• **WHAT THE TASK REQUIRES**
The expected answer comprises all lines from the entries that contain the string "氨气硫化氢甲烷一氧化碳".

Items listed in a dataset:
- Opening Delimiter -
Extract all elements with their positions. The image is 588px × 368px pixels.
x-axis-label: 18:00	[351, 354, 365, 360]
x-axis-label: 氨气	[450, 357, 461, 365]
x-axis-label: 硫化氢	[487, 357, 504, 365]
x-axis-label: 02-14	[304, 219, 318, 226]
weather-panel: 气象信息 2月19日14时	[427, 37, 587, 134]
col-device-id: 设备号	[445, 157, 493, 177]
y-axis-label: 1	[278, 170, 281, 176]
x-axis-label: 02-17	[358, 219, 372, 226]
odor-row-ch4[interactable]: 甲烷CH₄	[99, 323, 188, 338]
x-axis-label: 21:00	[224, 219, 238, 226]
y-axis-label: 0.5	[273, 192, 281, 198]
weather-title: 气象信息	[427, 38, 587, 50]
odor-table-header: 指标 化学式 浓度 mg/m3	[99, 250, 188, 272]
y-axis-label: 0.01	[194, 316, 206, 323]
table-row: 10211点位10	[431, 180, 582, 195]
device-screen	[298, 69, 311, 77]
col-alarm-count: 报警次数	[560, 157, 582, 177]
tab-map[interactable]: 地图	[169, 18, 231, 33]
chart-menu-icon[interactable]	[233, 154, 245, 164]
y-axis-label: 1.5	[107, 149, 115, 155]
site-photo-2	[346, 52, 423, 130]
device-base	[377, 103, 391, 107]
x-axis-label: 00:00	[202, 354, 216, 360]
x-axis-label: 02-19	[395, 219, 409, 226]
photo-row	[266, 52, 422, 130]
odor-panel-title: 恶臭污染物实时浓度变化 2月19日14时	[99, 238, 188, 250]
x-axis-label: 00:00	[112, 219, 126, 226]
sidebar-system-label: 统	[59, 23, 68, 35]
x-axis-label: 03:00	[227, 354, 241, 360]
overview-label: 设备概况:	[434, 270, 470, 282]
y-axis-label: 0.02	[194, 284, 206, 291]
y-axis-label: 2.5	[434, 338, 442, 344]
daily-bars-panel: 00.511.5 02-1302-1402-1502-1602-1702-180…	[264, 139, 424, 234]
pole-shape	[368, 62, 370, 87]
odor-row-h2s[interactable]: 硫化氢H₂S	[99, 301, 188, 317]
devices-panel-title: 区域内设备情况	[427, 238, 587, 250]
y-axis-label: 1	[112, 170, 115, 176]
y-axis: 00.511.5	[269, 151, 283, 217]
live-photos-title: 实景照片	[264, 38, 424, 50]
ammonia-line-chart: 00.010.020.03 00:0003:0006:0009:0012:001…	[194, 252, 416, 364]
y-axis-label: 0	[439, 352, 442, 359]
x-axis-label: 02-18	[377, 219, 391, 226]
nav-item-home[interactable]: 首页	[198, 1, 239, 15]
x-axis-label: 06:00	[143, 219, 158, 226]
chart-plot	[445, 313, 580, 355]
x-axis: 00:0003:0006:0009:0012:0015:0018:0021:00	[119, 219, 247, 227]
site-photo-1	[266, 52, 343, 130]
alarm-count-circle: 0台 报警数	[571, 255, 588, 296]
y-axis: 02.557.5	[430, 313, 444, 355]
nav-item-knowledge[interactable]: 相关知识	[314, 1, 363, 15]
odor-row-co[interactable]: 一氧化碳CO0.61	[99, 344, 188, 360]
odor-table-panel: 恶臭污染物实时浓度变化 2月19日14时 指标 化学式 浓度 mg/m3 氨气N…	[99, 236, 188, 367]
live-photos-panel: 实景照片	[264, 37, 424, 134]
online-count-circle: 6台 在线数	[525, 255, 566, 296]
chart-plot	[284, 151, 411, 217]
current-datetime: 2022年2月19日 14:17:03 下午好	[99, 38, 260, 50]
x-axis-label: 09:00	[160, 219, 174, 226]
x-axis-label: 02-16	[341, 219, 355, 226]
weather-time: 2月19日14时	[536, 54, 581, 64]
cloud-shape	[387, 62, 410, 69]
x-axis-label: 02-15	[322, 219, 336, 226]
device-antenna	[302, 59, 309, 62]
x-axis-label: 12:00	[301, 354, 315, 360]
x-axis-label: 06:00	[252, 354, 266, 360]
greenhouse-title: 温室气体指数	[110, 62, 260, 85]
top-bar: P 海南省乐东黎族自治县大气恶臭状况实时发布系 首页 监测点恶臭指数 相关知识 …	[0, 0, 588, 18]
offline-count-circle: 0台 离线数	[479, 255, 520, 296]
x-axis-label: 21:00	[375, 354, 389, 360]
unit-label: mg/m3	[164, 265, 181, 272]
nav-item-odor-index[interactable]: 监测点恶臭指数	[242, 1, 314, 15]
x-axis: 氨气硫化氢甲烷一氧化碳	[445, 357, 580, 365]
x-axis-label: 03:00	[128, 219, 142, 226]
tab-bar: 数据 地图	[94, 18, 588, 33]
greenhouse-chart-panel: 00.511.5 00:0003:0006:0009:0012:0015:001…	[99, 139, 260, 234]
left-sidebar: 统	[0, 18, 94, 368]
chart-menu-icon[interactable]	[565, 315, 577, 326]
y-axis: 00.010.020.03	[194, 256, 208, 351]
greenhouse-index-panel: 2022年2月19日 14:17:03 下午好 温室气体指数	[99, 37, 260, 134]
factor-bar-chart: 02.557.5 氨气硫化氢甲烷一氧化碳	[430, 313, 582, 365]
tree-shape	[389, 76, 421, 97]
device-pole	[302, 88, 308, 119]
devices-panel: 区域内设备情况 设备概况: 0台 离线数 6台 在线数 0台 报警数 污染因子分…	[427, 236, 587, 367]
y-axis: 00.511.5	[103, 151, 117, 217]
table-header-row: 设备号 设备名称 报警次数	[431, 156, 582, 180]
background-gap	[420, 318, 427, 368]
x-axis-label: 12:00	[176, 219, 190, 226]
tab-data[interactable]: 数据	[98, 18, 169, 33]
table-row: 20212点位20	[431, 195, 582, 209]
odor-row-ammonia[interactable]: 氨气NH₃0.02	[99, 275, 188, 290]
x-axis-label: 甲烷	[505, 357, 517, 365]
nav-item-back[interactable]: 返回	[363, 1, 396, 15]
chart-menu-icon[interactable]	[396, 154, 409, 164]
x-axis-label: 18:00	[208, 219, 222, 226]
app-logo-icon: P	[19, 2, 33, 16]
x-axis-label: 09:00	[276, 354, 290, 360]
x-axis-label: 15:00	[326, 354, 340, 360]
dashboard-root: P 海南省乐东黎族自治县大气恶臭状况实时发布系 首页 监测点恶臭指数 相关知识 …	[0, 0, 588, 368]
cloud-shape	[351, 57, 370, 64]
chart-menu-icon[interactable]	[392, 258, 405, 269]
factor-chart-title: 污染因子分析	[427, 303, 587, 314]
- Closing Delimiter -
• **SOLUTION BELOW**
x-axis: 氨气硫化氢甲烷一氧化碳	[445, 357, 580, 365]
factor-bar-chart: 02.557.5 氨气硫化氢甲烷一氧化碳	[430, 313, 582, 365]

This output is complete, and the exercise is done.